[Opening Records for this exercise section]
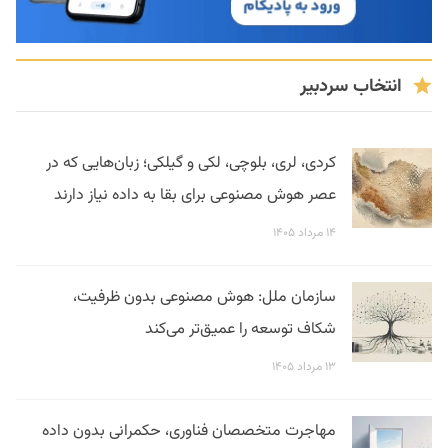
انتخاب سردبیر
کردی، لری، بلوچی، لکی و گیلکی؛ زبان‌هایی که در
عصر هوش مصنوعی برای بقا به داده نیاز دارند
۱۴ مرداد ۱۴۰۵
سازمان ملل: هوش مصنوعی بدون ظرفیت،
شکاف توسعه را عمیق‌تر می‌کند
۱۳ مرداد ۱۴۰۵
مهاجرت متخصصان فناوری، حکمرانی بدون داده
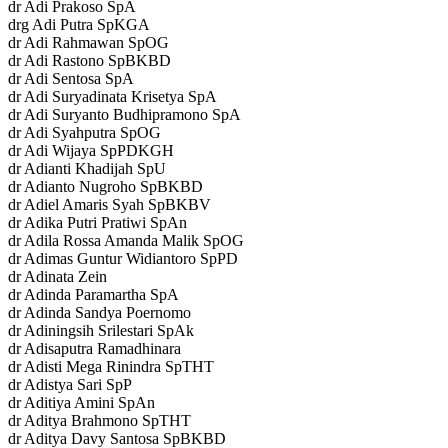
dr Adi Prakoso SpA
drg Adi Putra SpKGA
dr Adi Rahmawan SpOG
dr Adi Rastono SpBKBD
dr Adi Sentosa SpA
dr Adi Suryadinata Krisetya SpA
dr Adi Suryanto Budhipramono SpA
dr Adi Syahputra SpOG
dr Adi Wijaya SpPDKGH
dr Adianti Khadijah SpU
dr Adianto Nugroho SpBKBD
dr Adiel Amaris Syah SpBKBV
dr Adika Putri Pratiwi SpAn
dr Adila Rossa Amanda Malik SpOG
dr Adimas Guntur Widiantoro SpPD
dr Adinata Zein
dr Adinda Paramartha SpA
dr Adinda Sandya Poernomo
dr Adiningsih Srilestari SpAk
dr Adisaputra Ramadhinara
dr Adisti Mega Rinindra SpTHT
dr Adistya Sari SpP
dr Aditiya Amini SpAn
dr Aditya Brahmono SpTHT
dr Aditya Davy Santosa SpBKBD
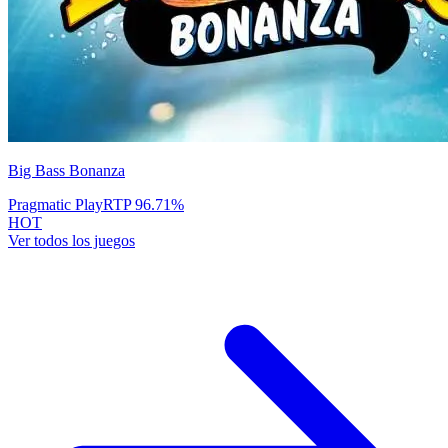
Big Bass Bonanza
Pragmatic Play
RTP
96.71
%
HOT
Ver todos los juegos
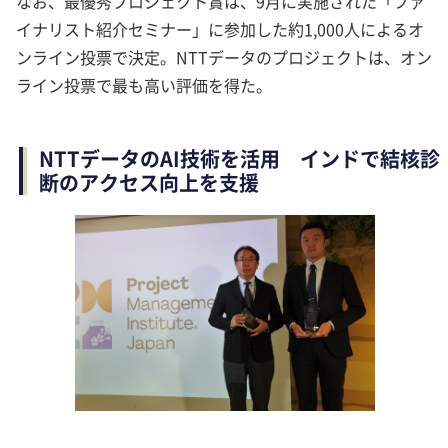
なお、最優秀プロジェクト賞は、9月に実施された「ファ
イナリスト紹介セミナー」に参加した約1,000人によるオ
ンライン投票で決定。NTTデータのプロジェクトは、オン
ライン投票で最も高い評価を得た。
NTTデータのAI技術を活用 インドで結核診
断のアクセス向上を支援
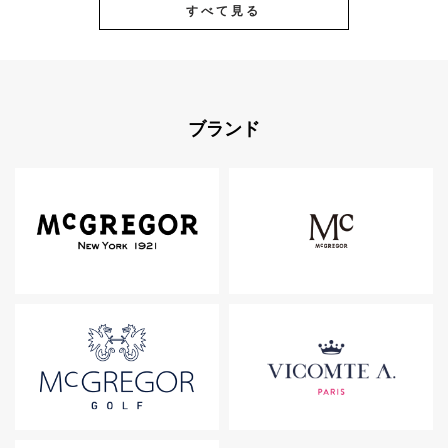
すべて見る
ブランド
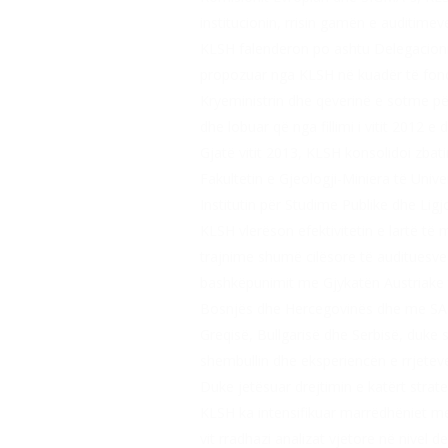
institucionin, rrisin gamën e auditime
KLSH falenderon po ashtu Delegacionin e
propozuar nga KLSH në kuadër të fonde
Kryeministrin dhe qeverinë e sotme për
dhe lobuar që nga fillimi i vitit 2012 e 
Gjatë vitit 2013, KLSH konsolidoi zba
Fakultetin e Gjeologji-Miniera të Univ
Institutin për Studime Publike dhe Li
KLSH vlerëson efektivitetin e lartë të 
trajnime shumë cilësore të audituesve 
bashkëpunimit me Gjykatën Austriake të 
Bosnjës dhe Hercegovinës dhe me SAI-
Greqisë, Bullgarisë dhe Serbisë, duke s
shembullin dhe eksperiencën e rrjetev
Duke jetësuar drejtimin e katërt stra
KLSH ka intensifikuar marrëdhëniet me p
vit rradhazi analizat vjetore në nivel 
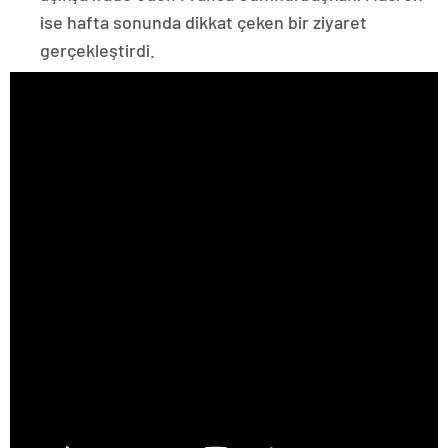
ise hafta sonunda dikkat çeken bir ziyaret
gerçekleştirdi.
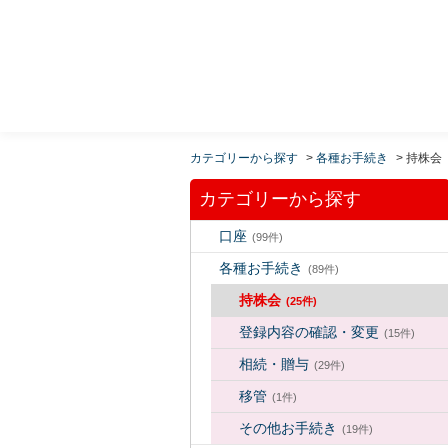
MUFG 世界が進むチカラになる。 三菱ＵＦＪモルガ
ン・スタンレー証券
カテゴリーから探す
>
各種お手続き
>
持株会
カテゴリーから探す
口座
(99件)
各種お手続き
(89件)
持株会
(25件)
登録内容の確認・変更
(15件)
相続・贈与
(29件)
移管
(1件)
その他お手続き
(19件)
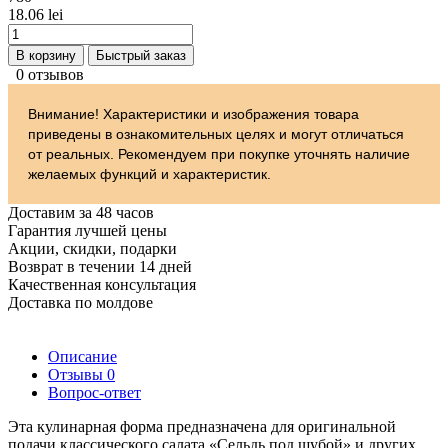
18.06 lei
В корзину
Быстрый заказ
0 отзывов
Внимание! Характеристики и изображения товара
приведены в ознакомительных целях и могут отличаться
от реальных. Рекомендуем при покупке уточнять наличие
желаемых функций и характеристик.
Доставим за 48 часов
Гарантия лучшей цены
Акции, скидки, подарки
Возврат в течении 14 дней
Качественная консультация
Доставка по молдове
Описание
Отзывы
0
Вопрос-ответ
Эта кулинарная форма предназначена для оригинальной
подачи классического салата «Сельдь под шубой» и других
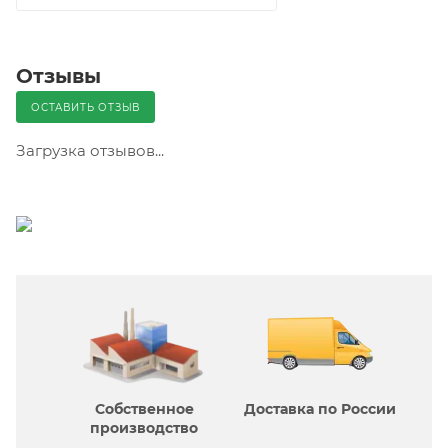
Отзывы
ОСТАВИТЬ ОТЗЫВ
Загрузка отзывов...
Собственное
Доставка по России
производcтво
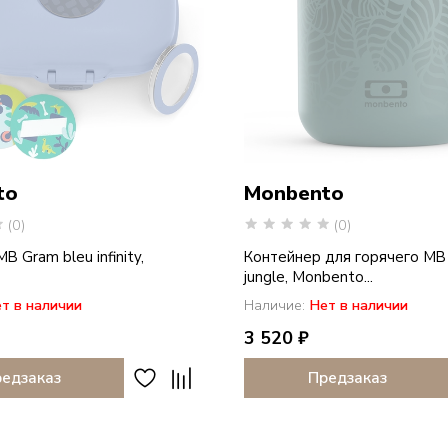
to
Monbento
(0)
(0)
B Gram bleu infinity,
Контейнер для горячего MB
jungle, Monbento...
т в наличии
Наличие:
Нет в наличии
3 520 ₽
едзаказ
Предзаказ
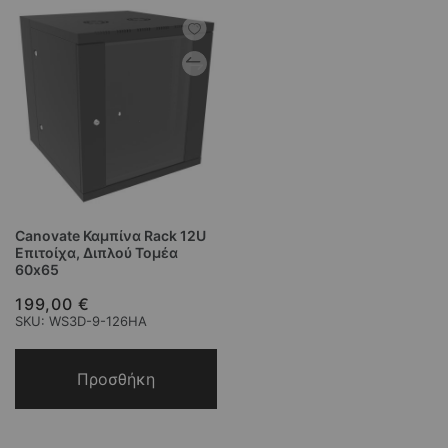
Canovate Καμπίνα Rack 12U
Επιτοίχα, Διπλού Τομέα
60x65
199,00 €
SKU: WS3D-9-126HA
Προσθήκη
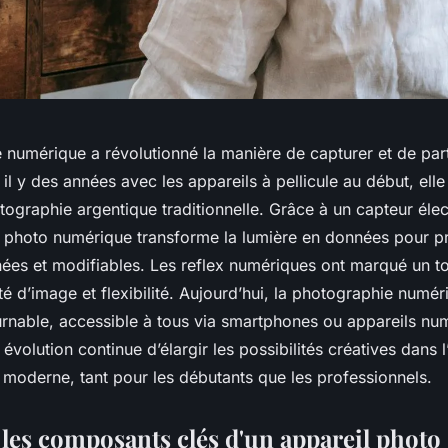
 numérique a révolutionné la manière de capturer et de par
l y des années avec les appareils à pellicule au début, ell
ographie argentique traditionnelle. Grâce à un capteur élec
 photo numérique transforme la lumière en données pour p
nées et modifiables. Les reflex numériques ont marqué un to
é d’image et flexibilité. Aujourd’hui, la photographie numér
urnable, accessible à tous via smartphones ou appareils nu
 évolution continue d’élargir les possibilités créatives dans l
moderne, tant pour les débutants que les professionnels.
 les composants clés d'un appareil photo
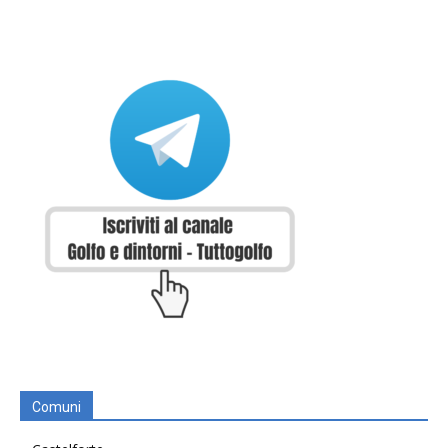
Comuni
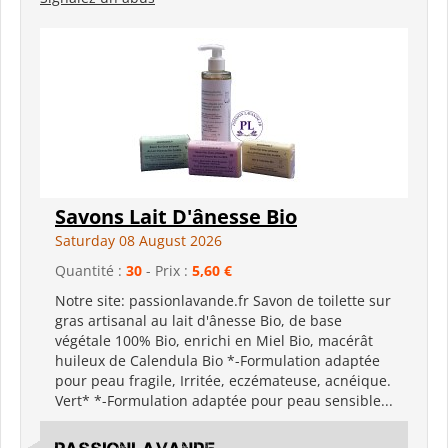
Savons Lait D'ânesse Bio
Saturday 08 August 2026
Quantité :
30
- Prix :
5,60 €
Notre site: passionlavande.fr Savon de toilette sur
gras artisanal au lait d'ânesse Bio, de base
végétale 100% Bio, enrichi en Miel Bio, macérât
huileux de Calendula Bio *-Formulation adaptée
pour peau fragile, Irritée, eczémateuse, acnéique.
Vert* *-Formulation adaptée pour peau sensible...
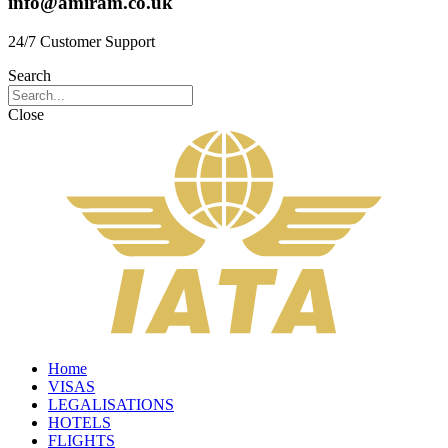
info@amiram.co.uk
24/7 Customer Support
Search
Close
Home
VISAS
LEGALISATIONS
HOTELS
FLIGHTS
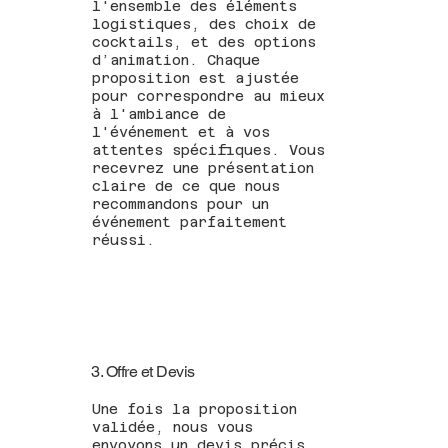
l'ensemble des éléments
logistiques, des choix de
cocktails, et des options
d’animation. Chaque
proposition est ajustée
pour correspondre au mieux
à l'ambiance de
l'événement et à vos
attentes spécifiques. Vous
recevrez une présentation
claire de ce que nous
recommandons pour un
événement parfaitement
réussi.
3. Offre et Devis
Une fois la proposition
validée, nous vous
envoyons un devis précis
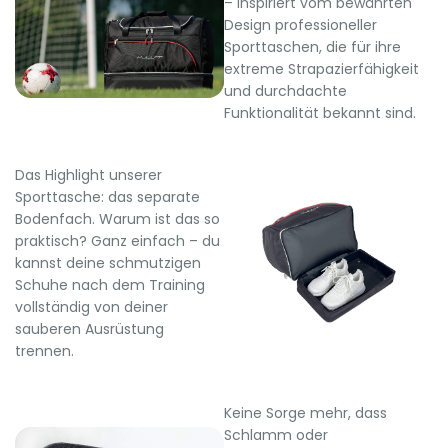
– inspiriert vom bewährten
Design professioneller
Sporttaschen, die für ihre
extreme Strapazierfähigkeit
und durchdachte
Funktionalität bekannt sind.
Das Highlight unserer
Sporttasche: das separate
Bodenfach. Warum ist das so
praktisch? Ganz einfach – du
kannst deine schmutzigen
Schuhe nach dem Training
vollständig von deiner
sauberen Ausrüstung
trennen.
Keine Sorge mehr, dass
Schlamm oder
[Closing Records for this exercise section]
* [Problem description]:
Except for the pictures, give the data again word for word.

* [Solution]:
انتخاب سردبیر
کردی، لری، بلوچی، لکی و گیلکی؛ زبان‌هایی که در
عصر هوش مصنوعی برای بقا به داده نیاز دارند
۱۴ مرداد ۱۴۰۵
سازمان ملل: هوش مصنوعی بدون ظرفیت،
شکاف توسعه را عمیق‌تر می‌کند
۱۳ مرداد ۱۴۰۵
مهاجرت متخصصان فناوری، حکمرانی بدون داده
dr Adi Prakoso SpA
drg Adi Putra SpKGA
dr Adi Rahmawan SpOG
dr Adi Rastono SpBKBD
dr Adi Sentosa SpA
dr Adi Suryadinata Krisetya SpA
dr Adi Suryanto Budhipramono SpA
dr Adi Syahputra SpOG
dr Adi Wijaya SpPDKGH
dr Adianti Khadijah SpU
dr Adianto Nugroho SpBKBD
dr Adiel Amaris Syah SpBKBV
dr Adika Putri Pratiwi SpAn
dr Adila Rossa Amanda Malik SpOG
dr Adimas Guntur Widiantoro SpPD
dr Adinata Zein
dr Adinda Paramartha SpA
dr Adinda Sandya Poernomo
dr Adiningsih Srilestari SpAk
dr Adisaputra Ramadhinara
dr Adisti Mega Rinindra SpTHT
dr Adistya Sari SpP
dr Aditiya Amini SpAn
dr Aditya Brahmono SpTHT
dr Aditya Davy Santosa SpBKBD
Big Bass Bonanza
Pragmatic Play
RTP
96.71
%
HOT
Ver todos los juegos
なお、最優秀プロジェクト賞は、9月に実施された「ファ
イナリスト紹介セミナー」に参加した約1,000人によるオ
ンライン投票で決定。NTTデータのプロジェクトは、オン
ライン投票で最も高い評価を得た。
NTTデータのAI技術を活用 インドで結核診
断のアクセス向上を支援
すべて見る
ブランド
institucionin, rrisin gamën e auditime
KLSH falenderon po ashtu Delegacionin e
propozuar nga KLSH në kuadër të fonde
Kryeministrin dhe qeverinë e sotme për
dhe lobuar që nga fillimi i vitit 2012 e 
Gjatë vitit 2013, KLSH konsolidoi zba
Fakultetin e Gjeologji-Miniera të Univ
Institutin për Studime Publike dhe Li
KLSH vlerëson efektivitetin e lartë të 
trajnime shumë cilësore të audituesve 
bashkëpunimit me Gjykatën Austriake të 
Bosnjës dhe Hercegovinës dhe me SAI-
Greqisë, Bullgarisë dhe Serbisë, duke s
shembullin dhe eksperiencën e rrjetev
Duke jetësuar drejtimin e katërt stra
KLSH ka intensifikuar marrëdhëniet me p
vit rradhazi analizat vjetore në nivel 
ise hafta sonunda dikkat çeken bir ziyaret
gerçekleştirdi.
MUFG 世界が進むチカラになる。 三菱ＵＦＪモルガ
ン・スタンレー証券
カテゴリーから探す
>
各種お手続き
>
持株会
カテゴリーから探す
口座
(99件)
各種お手続き
(89件)
持株会
(25件)
登録内容の確認・変更
(15件)
相続・贈与
(29件)
移管
(1件)
その他お手続き
(19件)
18.06 lei
В корзину
Быстрый заказ
0 отзывов
Внимание! Характеристики и изображения товара
приведены в ознакомительных целях и могут отличаться
от реальных. Рекомендуем при покупке уточнять наличие
желаемых функций и характеристик.
Доставим за 48 часов
Гарантия лучшей цены
Акции, скидки, подарки
Возврат в течении 14 дней
Качественная консультация
Доставка по молдове
Описание
Отзывы
0
Вопрос-ответ
Эта кулинарная форма предназначена для оригинальной
подачи классического салата «Сельдь под шубой» и других
Отзывы
ОСТАВИТЬ ОТЗЫВ
Загрузка отзывов...
Собственное
Доставка по России
производcтво
to
Monbento
(0)
(0)
B Gram bleu infinity,
Контейнер для горячего MB
jungle, Monbento...
т в наличии
Наличие:
Нет в наличии
3 520 ₽
едзаказ
Предзаказ
Canovate Καμπίνα Rack 12U
Επιτοίχα, Διπλού Τομέα
60x65
199,00 €
SKU: WS3D-9-126HA
Προσθήκη
 numérique a révolutionné la manière de capturer et de par
l y des années avec les appareils à pellicule au début, ell
ographie argentique traditionnelle. Grâce à un capteur élec
 photo numérique transforme la lumière en données pour p
nées et modifiables. Les reflex numériques ont marqué un to
é d’image et flexibilité. Aujourd’hui, la photographie numér
urnable, accessible à tous via smartphones ou appareils nu
 évolution continue d’élargir les possibilités créatives dans l
moderne, tant pour les débutants que les professionnels.
 les composants clés d'un appareil photo
Comuni
Savons Lait D'ânesse Bio
Saturday 08 August 2026
Quantité :
30
- Prix :
5,60 €
Notre site: passionlavande.fr Savon de toilette sur
gras artisanal au lait d'ânesse Bio, de base
végétale 100% Bio, enrichi en Miel Bio, macérât
huileux de Calendula Bio *-Formulation adaptée
pour peau fragile, Irritée, eczémateuse, acnéique.
Vert* *-Formulation adaptée pour peau sensible...
info@amiram.co.uk
24/7 Customer Support
Search
Close
Home
VISAS
LEGALISATIONS
HOTELS
FLIGHTS
l'ensemble des éléments
logistiques, des choix de
cocktails, et des options
d’animation. Chaque
proposition est ajustée
pour correspondre au mieux
à l'ambiance de
l'événement et à vos
attentes spécifiques. Vous
recevrez une présentation
claire de ce que nous
recommandons pour un
événement parfaitement
réussi.
3. Offre et Devis
Une fois la proposition
validée, nous vous
envoyons un devis précis
– inspiriert vom bewährten
Design professioneller
Sporttaschen, die für ihre
extreme Strapazierfähigkeit
und durchdachte
Funktionalität bekannt sind.
Das Highlight unserer
Sporttasche: das separate
Bodenfach. Warum ist das so
praktisch? Ganz einfach – du
kannst deine schmutzigen
Schuhe nach dem Training
vollständig von deiner
sauberen Ausrüstung
trennen.
Keine Sorge mehr, dass
Schlamm oder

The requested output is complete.